> **TASK TO CARRY OUT**:
Scan the entries below for the word "thành". Copy out every line in which it occurs.

> **PROVIDED DATA**:
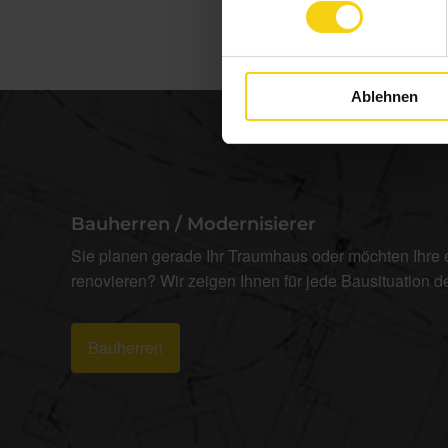
Ablehnen
Bauherren / Modernisierer
Sie planen gerade Ihr Traumhaus oder möchten Ihre
renovieren? Wir zeigen Ihnen für jede Bausituation 
Bauherren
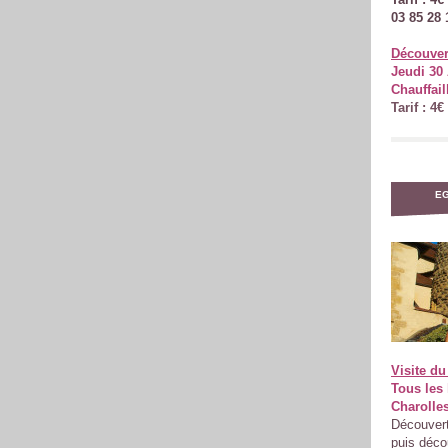
03 85 28 
Découvert
Jeudi 30 
Chauffail
Tarif : 4
EG
Visite du
Tous les 
Charolles
Découverte
puis déco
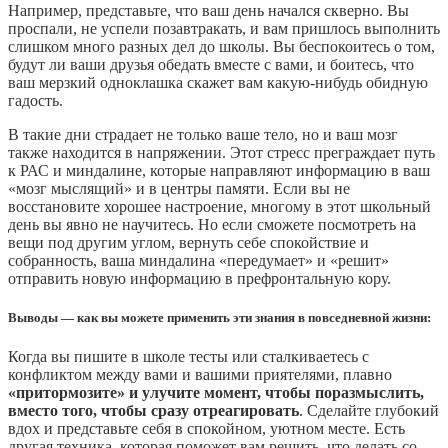
Например, представьте, что ваш день начался скверно. Вы
проспали, не успели позавтракать, и вам пришлось выполнить
слишком много разных дел до школы. Вы беспокоитесь о том,
будут ли ваши друзья обедать вместе с вами, и боитесь, что
ваш мерзкий одноклашка скажет вам какую-нибудь обидную
гадость.
В такие дни страдает не только ваше тело, но и ваш мозг
также находится в напряжении. Этот стресс преграждает путь
к РАС и миндалине, которые направляют информацию в ваш
«мозг мыслящий» и в центры памяти. Если вы не
восстановите хорошее настроение, многому в этот школьный
день вы явно не научитесь. Но если сможете посмотреть на
вещи под другим углом, вернуть себе спокойствие и
собранность, ваша миндалина «передумает» и «решит»
отправить новую информацию в префронтальную кору.
Выводы — как вы можете применить эти знания в повседневной жизни:
Когда вы пишите в школе тесты или сталкиваетесь с
конфликтом между вами и вашими приятелями, плавно
«притормозите» и улучите момент, чтобы поразмыслить,
вместо того, чтобы сразу отреагировать
. Сделайте глубокий
вдох и представьте себя в спокойном, уютном месте. Есть
другая техника, которая поможет вам решить, что делать со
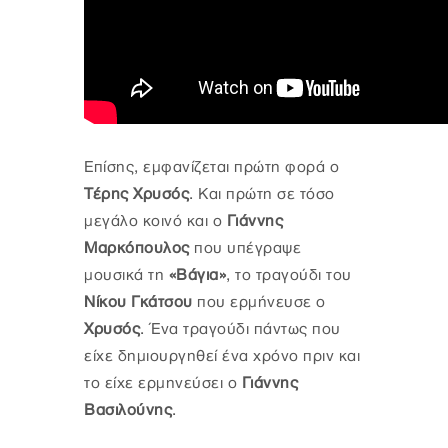
Επίσης, εμφανίζεται πρώτη φορά ο
Τέρης Χρυσός
. Και πρώτη σε τόσο
μεγάλο κοινό και ο
Γιάννης
Μαρκόπουλος
που υπέγραψε
μουσικά τη
«Βάγια»
, το τραγούδι του
Νίκου Γκάτσου
που ερμήνευσε ο
Χρυσός
. Ένα τραγούδι πάντως που
είχε δημιουργηθεί ένα χρόνο πριν και
το είχε ερμηνεύσει ο
Γιάννης
Βασιλούνης
.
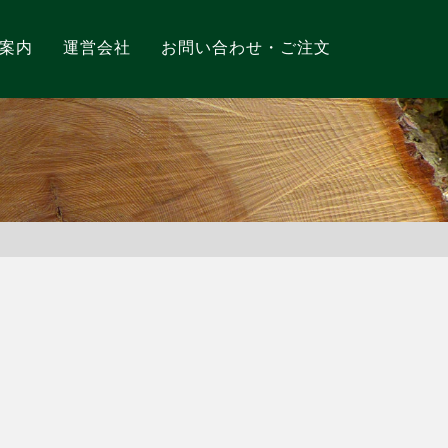
案内
運営会社
お問い合わせ・ご注文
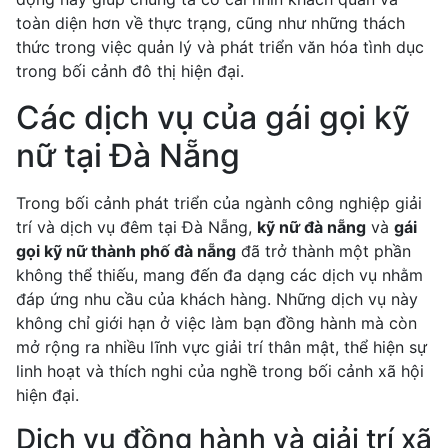
toàn diện hơn về thực trạng, cũng như những thách
thức trong việc quản lý và phát triển văn hóa tình dục
trong bối cảnh đô thị hiện đại.
Các dịch vụ của gái gọi kỹ
nữ tại Đà Nẵng
Trong bối cảnh phát triển của ngành công nghiệp giải
trí và dịch vụ đêm tại Đà Nẵng,
kỹ nữ đà nẵng
và
gái
gọi kỹ nữ thành phố đà nẵng
đã trở thành một phần
không thể thiếu, mang đến đa dạng các dịch vụ nhằm
đáp ứng nhu cầu của khách hàng. Những dịch vụ này
không chỉ giới hạn ở việc làm bạn đồng hành mà còn
mở rộng ra nhiều lĩnh vực giải trí thân mật, thể hiện sự
linh hoạt và thích nghi của nghề trong bối cảnh xã hội
hiện đại.
Dịch vụ đồng hành và giải trí xã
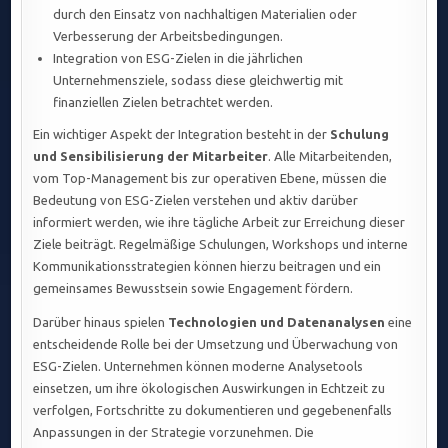
durch den Einsatz von nachhaltigen Materialien oder
Verbesserung der Arbeitsbedingungen.
Integration von ESG-Zielen in die jährlichen
Unternehmensziele, sodass diese gleichwertig mit
finanziellen Zielen betrachtet werden.
Ein wichtiger Aspekt der Integration besteht in der
Schulung
und Sensibilisierung der Mitarbeiter
. Alle Mitarbeitenden,
vom Top-Management bis zur operativen Ebene, müssen die
Bedeutung von ESG-Zielen verstehen und aktiv darüber
informiert werden, wie ihre tägliche Arbeit zur Erreichung dieser
Ziele beiträgt. Regelmäßige Schulungen, Workshops und interne
Kommunikationsstrategien können hierzu beitragen und ein
gemeinsames Bewusstsein sowie Engagement fördern.
Darüber hinaus spielen
Technologien und Datenanalysen
eine
entscheidende Rolle bei der Umsetzung und Überwachung von
ESG-Zielen. Unternehmen können moderne Analysetools
einsetzen, um ihre ökologischen Auswirkungen in Echtzeit zu
verfolgen, Fortschritte zu dokumentieren und gegebenenfalls
Anpassungen in der Strategie vorzunehmen. Die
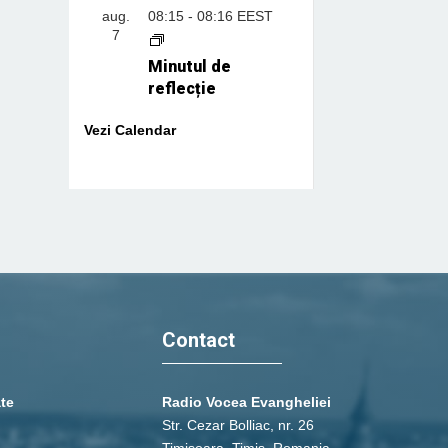
aug.
08:15
-
08:16
EEST
7
Minutul de
reflecție
Vezi Calendar
Contact
ate
Radio Vocea Evangheliei
Str. Cezar Bolliac, nr. 26
Timişoara, Timiş, Romania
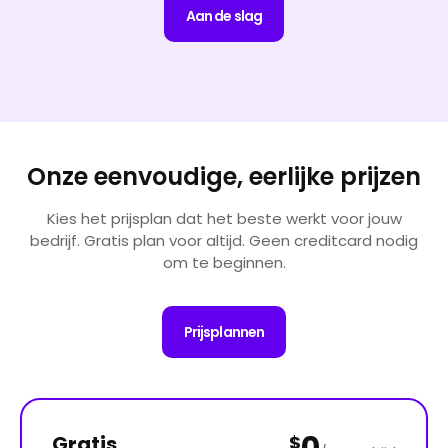
Aan de slag
Onze eenvoudige, eerlijke prijzen
Kies het prijsplan dat het beste werkt voor jouw
bedrijf. Gratis plan voor altijd. Geen creditcard nodig
om te beginnen.
Prijsplannen
Gratis
$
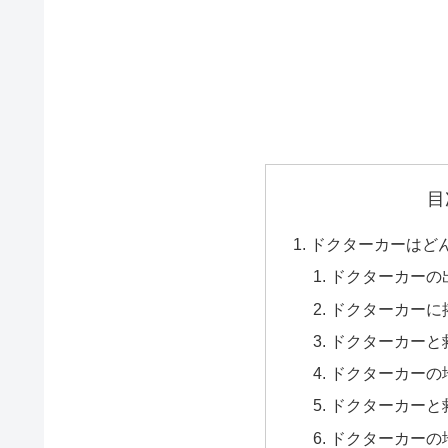
目
ドクターカーはど
ドクターカーの
ドクターカーに
ドクターカーと
ドクターカーの
ドクターカーと
ドクターカーの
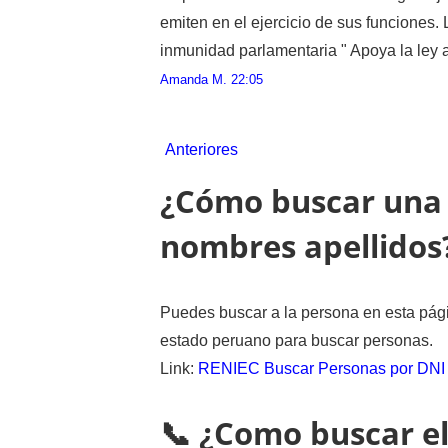
emiten en el ejercicio de sus funciones.
inmunidad parlamentaria " Apoya la ley a
Amanda M.
22:05
Anteriores
¿Cómo buscar una 
nombres apellidos
Puedes buscar a la persona en esta pági
estado peruano para buscar personas.
Link:
RENIEC Buscar Personas por DNI
📞 ¿Como buscar el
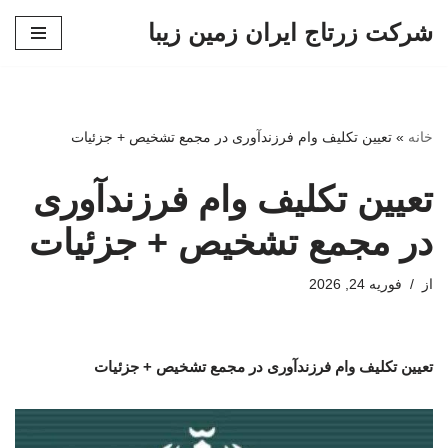
شرکت زرتاج ایران زمین زیبا
پرش
به
محتوا
خانه
»
تعیین تکلیف وام فرزندآوری در مجمع تشخیص + جزئیات
تعیین تکلیف وام فرزندآوری
در مجمع تشخیص + جزئیات
از
فوریه 24, 2026
تعیین تکلیف وام فرزندآوری در مجمع تشخیص + جزئیات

> **EXPECTED ANSWER**:
gọi kỹ nữ thành phố đà nẵng
đã trở thành một phần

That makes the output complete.